Les 29 et 30 décembre 2025, une cyberattaque ciblée a frappé plusieurs composantes du réseau énergétique de la Pologne. Les autorités polonaises et les chercheurs en cybersécurité estiment que l’opération a été conduite par des acteurs liés au renseignement militaire de la Russie. Cette attaque, reposant sur un malware destructeur de type wiper, s’inscrit pleinement dans le champ de la guerre hybride, où l’énergie devient un levier stratégique au même titre que les opérations militaires conventionnelles.
Cyberattaque contre l’énergie polonaise : une opération militaire numérique ciblée
La cyberattaque ne visait probablement pas un effondrement généralisé du réseau. Elle ciblait des nœuds précis, jugés plus vulnérables. Selon le gouvernement polonais, deux centrales de cogénération ont été touchées, ainsi que des systèmes assurant la gestion et l’agrégation de l’électricité produite par des sources renouvelables, notamment l’éolien et le solaire. Ces infrastructures, souvent interconnectées mais fragmentées, constituent un angle d’attaque privilégié dans les stratégies modernes de guerre hybride.
D’un point de vue militaire, cette cyberattaque correspond à une logique de harcèlement stratégique. L’objectif n’était pas seulement technique, mais psychologique et politique. En ciblant l’énergie, les attaquants russes cherchaient à démontrer leur capacité à frapper l’arrière, en dehors du champ de bataille traditionnel, y compris de simples alliés de l’Ukraine. Le Premier ministre Donald Tusk a ainsi déclaré qu’il existait « de nombreuses raisons de croire » que l’opération avait été préparée par des groupes directement liés aux services russes, selon Reuters. Cette attribution renforce l’idée d’une manœuvre relevant de la guerre hybride plutôt que du cybercrime classique.
Cyberattaque : le wiper DynoWiper utilisé
Sur le plan technique, la cyberattaque reposait sur un outil conçu pour détruire, et non pour monétiser. Le malware DynoWiper, identifié par les chercheurs d’ESET, est un wiper dont la fonction principale consiste à supprimer ou corrompre irrémédiablement des fichiers critiques. Contrairement à un rançongiciel, il ne laisse aucune possibilité de négociation. Son déploiement traduit une intention de sabotage pur.
Les analystes expliquent que DynoWiper était capable d’écraser des données locales, de supprimer des sauvegardes accessibles et de rendre inopérants des systèmes industriels liés à l’énergie. Cette cyberattaque montre une connaissance fine des environnements OT, c’est-à-dire des systèmes industriels qui pilotent les processus physiques. Les chercheurs d’ESET attribuent l’opération au groupe russe Sandworm, connu pour ses actions destructrices passées.

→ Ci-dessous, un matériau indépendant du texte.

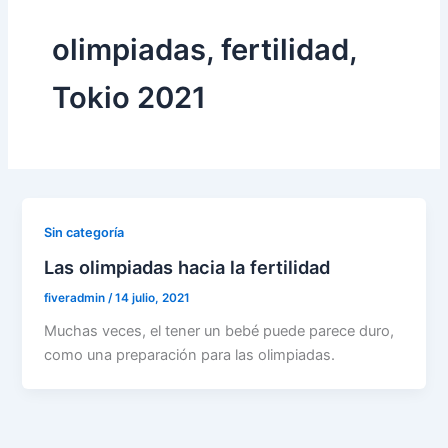
olimpiadas, fertilidad,
Tokio 2021
Sin categoría
Las olimpiadas hacia la fertilidad
fiveradmin
/
14 julio, 2021
Muchas veces, el tener un bebé puede parece duro,
como una preparación para las olimpiadas.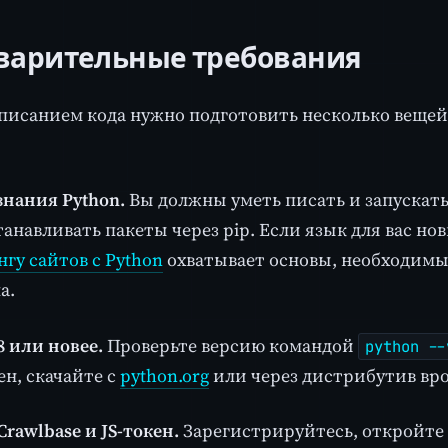
варительные требования
писанием кода нужно подготовить несколько вещей.
знания Python.
Вы должны уметь писать и запускать 
танавливать пакеты через pip. Если язык для вас но
гу сайтов с Python
охватывает основы, необходимые
а.
8 или новее.
Проверьте версию командой
python --
ен, скачайте с
python.org
или через дистрибутив вро
Crawlbase и JS-токен.
Зарегистрируйтесь, откройте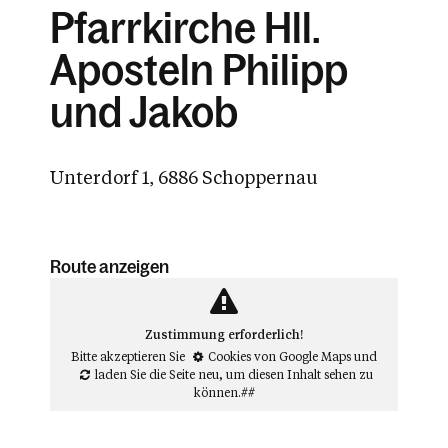
Pfarrkirche Hll.
Aposteln Philipp
und Jakob
Unterdorf 1, 6886 Schoppernau
Route anzeigen
Zustimmung erforderlich!
Bitte akzeptieren Sie
Cookies von Google Maps
und
laden Sie die Seite neu
, um diesen Inhalt sehen zu
können.##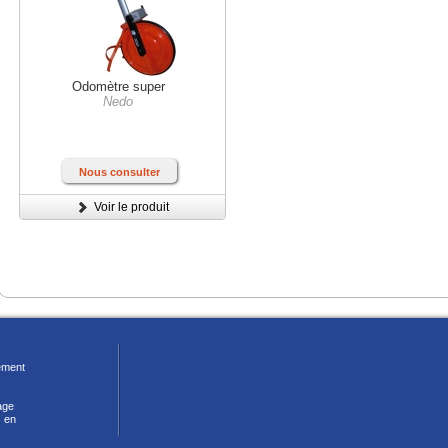
Odomètre super
Nedo
Nous consulter
Voir le produit
ment
age
 en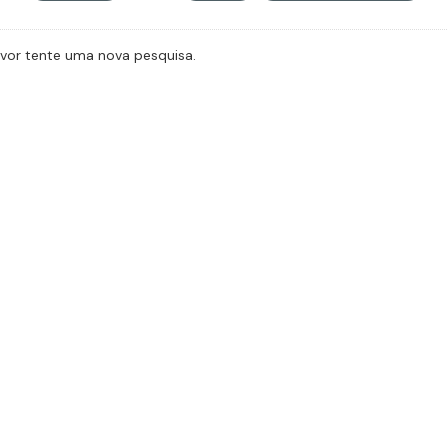
avor tente uma nova pesquisa.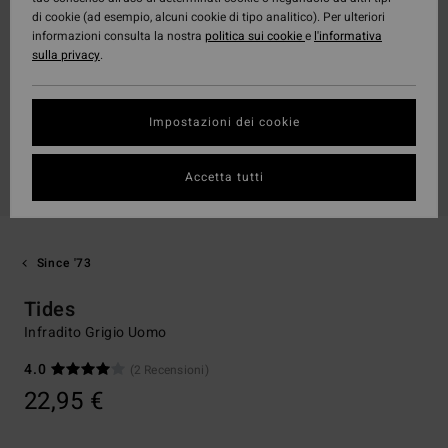
di cookie (ad esempio, alcuni cookie di tipo analitico). Per ulteriori
informazioni consulta la nostra
politica sui cookie
e
l'informativa
sulla privacy
.
Impostazioni dei cookie
Accetta tutti
Since '73
Tides
Infradito Grigio Uomo
4.0
(2 Recensioni)
22,95 €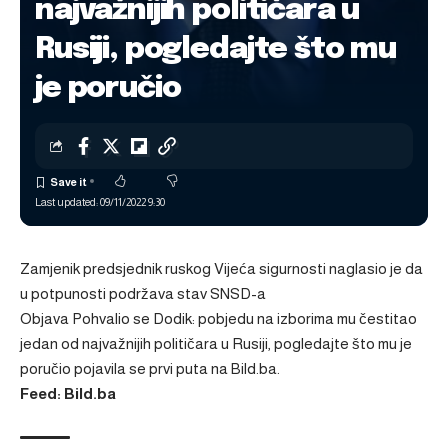
najvažnijih političara u
Rusiji, pogledajte što mu
je poručio
Last updated: 09/11/2022 9:30
Zamjenik predsjednik ruskog Vijeća sigurnosti naglasio je da
u potpunosti podržava stav SNSD-a
Objava
Pohvalio se Dodik: pobjedu na izborima mu čestitao
jedan od najvažnijih političara u Rusiji, pogledajte što mu je
poručio
pojavila se prvi puta na
Bild.ba
.
Feed: Bild.ba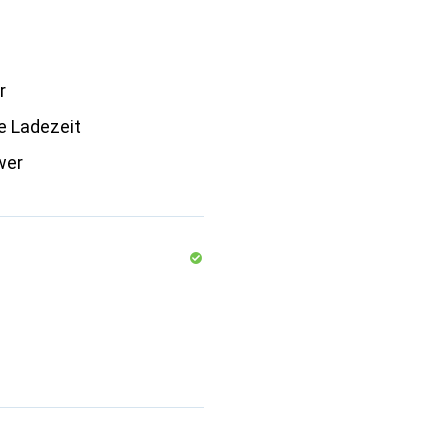
r
e Ladezeit
wer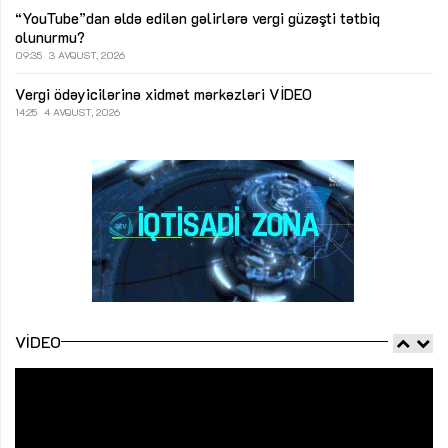
“YouTube”dan əldə edilən gəlirlərə vergi güzəşti tətbiq
olunurmu?
09:35
3 AVQUST, 2026
Vergi ödəyicilərinə xidmət mərkəzləri
VİDEO
14:25
4 AVQUST, 2026
VIDEO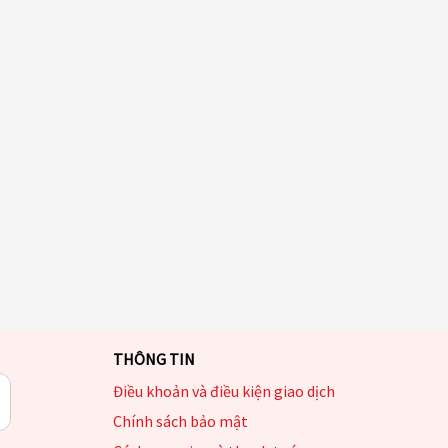
THÔNG TIN
Điều khoản và điều kiện giao dịch
Chính sách bảo mật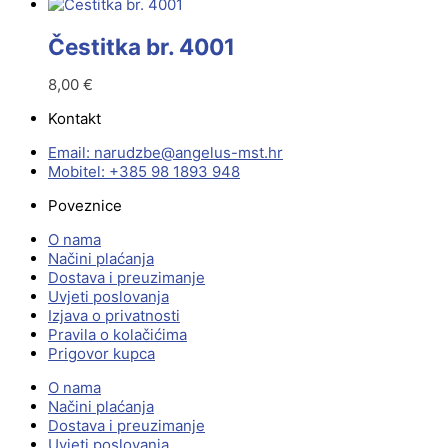
Čestitka br. 4001
8,00
€
Kontakt
Email:
@ebzduran
rh.tsm-sulegna
Mobitel: +385 98 1893 948
Poveznice
O nama
Načini plaćanja
Dostava i preuzimanje
Uvjeti poslovanja
Izjava o privatnosti
Pravila o kolačićima
Prigovor kupca
O nama
Načini plaćanja
Dostava i preuzimanje
Uvjeti poslovanja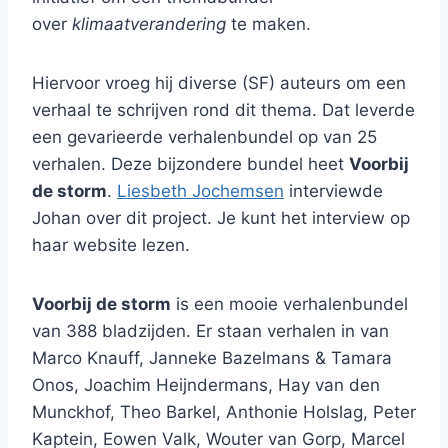
over
klimaatverandering
te maken.
Hiervoor vroeg hij diverse (SF) auteurs om een
verhaal te schrijven rond dit thema. Dat leverde
een gevarieerde verhalenbundel op van 25
verhalen. Deze bijzondere bundel heet
Voorbij
de storm
.
Liesbeth Jochemsen
interviewde
Johan over dit project. Je kunt het interview op
haar website lezen.
Voorbij de storm
is een mooie verhalenbundel
van 388 bladzijden. Er staan verhalen in van
Marco Knauff, Janneke Bazelmans & Tamara
Onos, Joachim Heijndermans, Hay van den
Munckhof, Theo Barkel, Anthonie Holslag, Peter
Kaptein, Eowen Valk, Wouter van Gorp, Marcel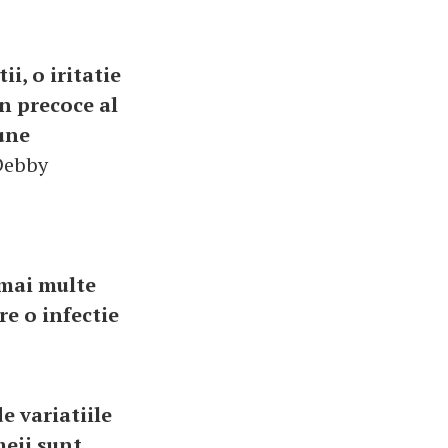
i, o iritatie
mn precoce al
pune
Debby
 mai multe
re o infectie
e variatiile
meii sunt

Sandworm est historiquement associé au renseignement militaire russe et à des opérations alignées sur des objectifs stratégiques. En 2015, ce même groupe avait provoqué une coupure d’électricité majeure en Ukraine, privant environ 230 000 personnes de courant pendant plusieurs heures. Le choix d’un wiper dans la cyberattaque polonaise renvoie directement à cette doctrine de sabotage, où la destruction de capacités prime sur la discrétion.
Cyberattaque et guerre hybride : limites de l’opération
Malgré sa sophistication, la cyberattaque n’a pas provoqué de blackout. Les autorités polonaises assurent que les réseaux de transport d’électricité n’ont jamais été menacés et que les mécanismes de défense ont fonctionné. « À aucun moment l’infrastructure critique n’a été en danger », a affirmé Donald Tusk, toujours selon Reuters. Cet échec opérationnel ne doit toutefois pas masquer la portée stratégique de l’attaque.
Dans une logique de guerre hybride, une cyberattaque de ce type sert aussi de démonstration de force. Elle permet de tester les défenses, de cartographier les réactions et de maintenir une pression constante sans franchir le seuil d’une escalade militaire directe. Les autorités polonaises ont rappelé que si l’attaque avait réussi, jusqu’à 500 000 personnes auraient pu se retrouver sans chauffage en plein hiver.
Cette opération illustre enfin une évolution majeure. La transition énergétique, avec la multiplication des sources décentralisées, élargit la surface d’attaque du réseau. Dans ce contexte, la cyberattaque devient une arme à part entière, intégrée aux doctrines militaires. Pour les États européens, et en particulier ceux en première ligne face à la Russie, la protection du réseau énergétique relève désormais pleinement de la défense et de la préparation à la guerre hybride.